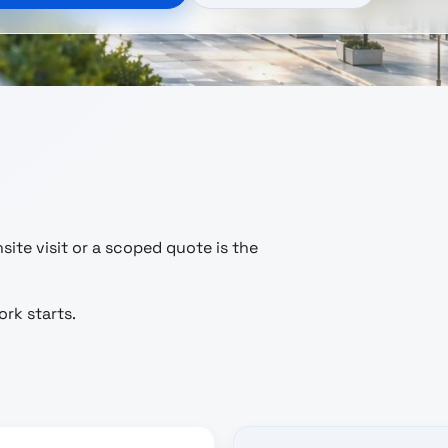
ite visit or a scoped quote is the
rk starts.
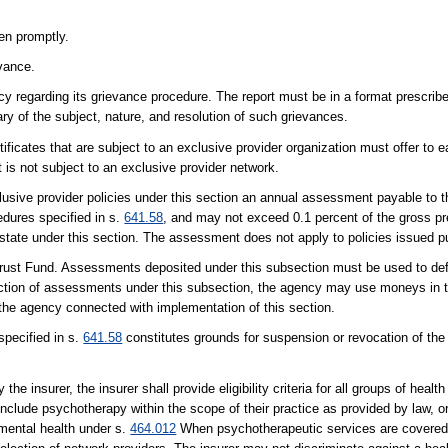
ken promptly.
evance.
cy regarding its grievance procedure. The report must be in a format prescri
ry of the subject, nature, and resolution of such grievances.
ertificates that are subject to an exclusive provider organization must offer to 
t is not subject to an exclusive provider network.
clusive provider policies under this section an annual assessment payable to 
dures specified in s.
641.58
, and may not exceed 0.1 percent of the gross p
his state under this section. The assessment does not apply to policies issued 
rust Fund. Assessments deposited under this subsection must be used to def
lection of assessments under this subsection, the agency may use moneys in 
 the agency connected with implementation of this section.
specified in s.
641.58
constitutes grounds for suspension or revocation of the i
e insurer, the insurer shall provide eligibility criteria for all groups of healt
nclude psychotherapy within the scope of their practice as provided by law, o
 mental health under s.
464.012
When psychotherapeutic services are covered, el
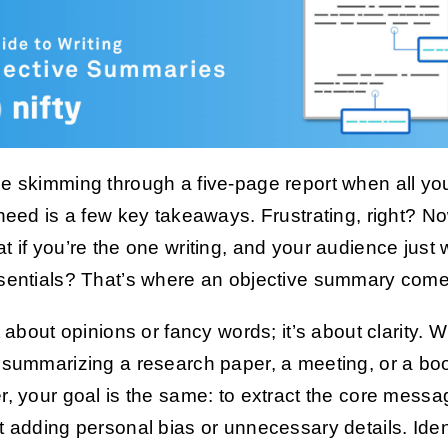
e skimming through a five-page report when all yo
 need is a few key takeaways. Frustrating, right? No
t if you’re the one writing, and your audience just
sentials? That’s where an objective summary come
ot about opinions or fancy words; it’s about clarity. 
 summarizing a research paper, a meeting, or a bo
r, your goal is the same: to extract the core messa
t adding personal bias or unnecessary details. Iden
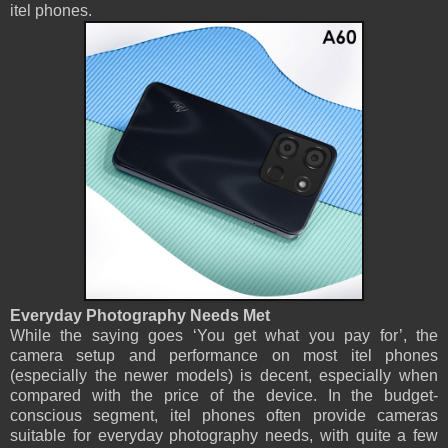
itel phones.
Everyday Photography Needs Met
While the saying goes ‘You get what you pay for’, the
camera setup and performance on most itel phones
(especially the newer models) is decent, especially when
compared with the price of the device. In the budget-
conscious segment, itel phones often provide cameras
suitable for everyday photography needs, with quite a few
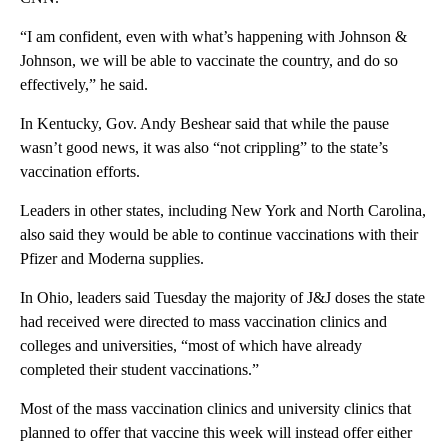
“I am confident, even with what’s happening with Johnson &
Johnson, we will be able to vaccinate the country, and do so
effectively,” he said.
In Kentucky, Gov. Andy Beshear said that while the pause
wasn’t good news, it was also “not crippling” to the state’s
vaccination efforts.
Leaders in other states, including New York and North Carolina,
also said they would be able to continue vaccinations with their
Pfizer and Moderna supplies.
In Ohio, leaders said Tuesday the majority of J&J doses the state
had received were directed to mass vaccination clinics and
colleges and universities, “most of which have already
completed their student vaccinations.”
Most of the mass vaccination clinics and university clinics that
planned to offer that vaccine this week will instead offer either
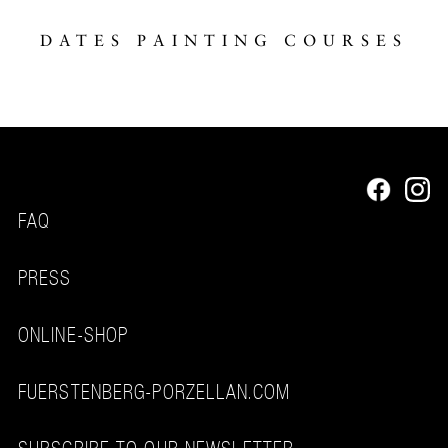
DATES PAINTING COURSES
FAQ
PRESS
ONLINE-SHOP
FUERSTENBERG-PORZELLAN.COM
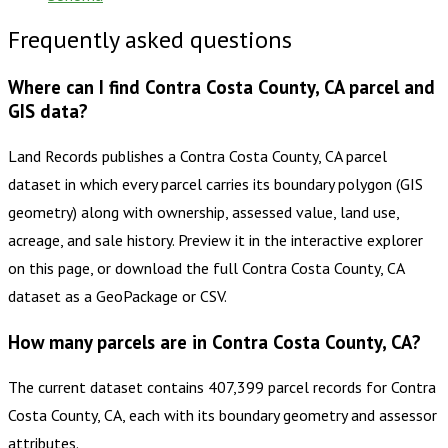
Frequently asked questions
Where can I find Contra Costa County, CA parcel and
GIS data?
Land Records publishes a Contra Costa County, CA parcel
dataset in which every parcel carries its boundary polygon (GIS
geometry) along with ownership, assessed value, land use,
acreage, and sale history. Preview it in the interactive explorer
on this page, or download the full Contra Costa County, CA
dataset as a GeoPackage or CSV.
How many parcels are in Contra Costa County, CA?
The current dataset contains 407,399 parcel records for Contra
Costa County, CA, each with its boundary geometry and assessor
attributes.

Task instructions: Would you mind transcribing the material exactly, without the pictures?

Task output:
ite visit or a scoped quote is the
rk starts.
ken promptly.
evance.
cy regarding its grievance procedure. The report must be in a format prescri
ry of the subject, nature, and resolution of such grievances.
ertificates that are subject to an exclusive provider organization must offer to 
t is not subject to an exclusive provider network.
clusive provider policies under this section an annual assessment payable to 
dures specified in s.
641.58
, and may not exceed 0.1 percent of the gross p
his state under this section. The assessment does not apply to policies issued 
rust Fund. Assessments deposited under this subsection must be used to def
lection of assessments under this subsection, the agency may use moneys in 
 the agency connected with implementation of this section.
specified in s.
641.58
constitutes grounds for suspension or revocation of the i
e insurer, the insurer shall provide eligibility criteria for all groups of healt
nclude psychotherapy within the scope of their practice as provided by law, o
 mental health under s.
464.012
When psychotherapeutic services are covered, el
e skimming through a five-page report when all yo
 need is a few key takeaways. Frustrating, right? No
t if you’re the one writing, and your audience just
sentials? That’s where an objective summary come
ot about opinions or fancy words; it’s about clarity. 
 summarizing a research paper, a meeting, or a bo
r, your goal is the same: to extract the core messa
t adding personal bias or unnecessary details. Iden
itel phones.
Everyday Photography Needs Met
While the saying goes ‘You get what you pay for’, the
camera setup and performance on most itel phones
(especially the newer models) is decent, especially when
compared with the price of the device. In the budget-
conscious segment, itel phones often provide cameras
suitable for everyday photography needs, with quite a few
“I am confident, even with what’s happening with Johnson &
Johnson, we will be able to vaccinate the country, and do so
effectively,” he said.
In Kentucky, Gov. Andy Beshear said that while the pause
wasn’t good news, it was also “not crippling” to the state’s
vaccination efforts.
Leaders in other states, including New York and North Carolina,
also said they would be able to continue vaccinations with their
Pfizer and Moderna supplies.
In Ohio, leaders said Tuesday the majority of J&J doses the state
had received were directed to mass vaccination clinics and
colleges and universities, “most of which have already
completed their student vaccinations.”
Most of the mass vaccination clinics and university clinics that
planned to offer that vaccine this week will instead offer either
DATES PAINTING COURSES
FAQ
PRESS
ONLINE-SHOP
FUERSTENBERG-PORZELLAN.COM
Frequently asked questions
Where can I find Contra Costa County, CA parcel and
GIS data?
Land Records publishes a Contra Costa County, CA parcel
dataset in which every parcel carries its boundary polygon (GIS
geometry) along with ownership, assessed value, land use,
acreage, and sale history. Preview it in the interactive explorer
on this page, or download the full Contra Costa County, CA
dataset as a GeoPackage or CSV.
How many parcels are in Contra Costa County, CA?
The current dataset contains 407,399 parcel records for Contra
Costa County, CA, each with its boundary geometry and assessor
attributes.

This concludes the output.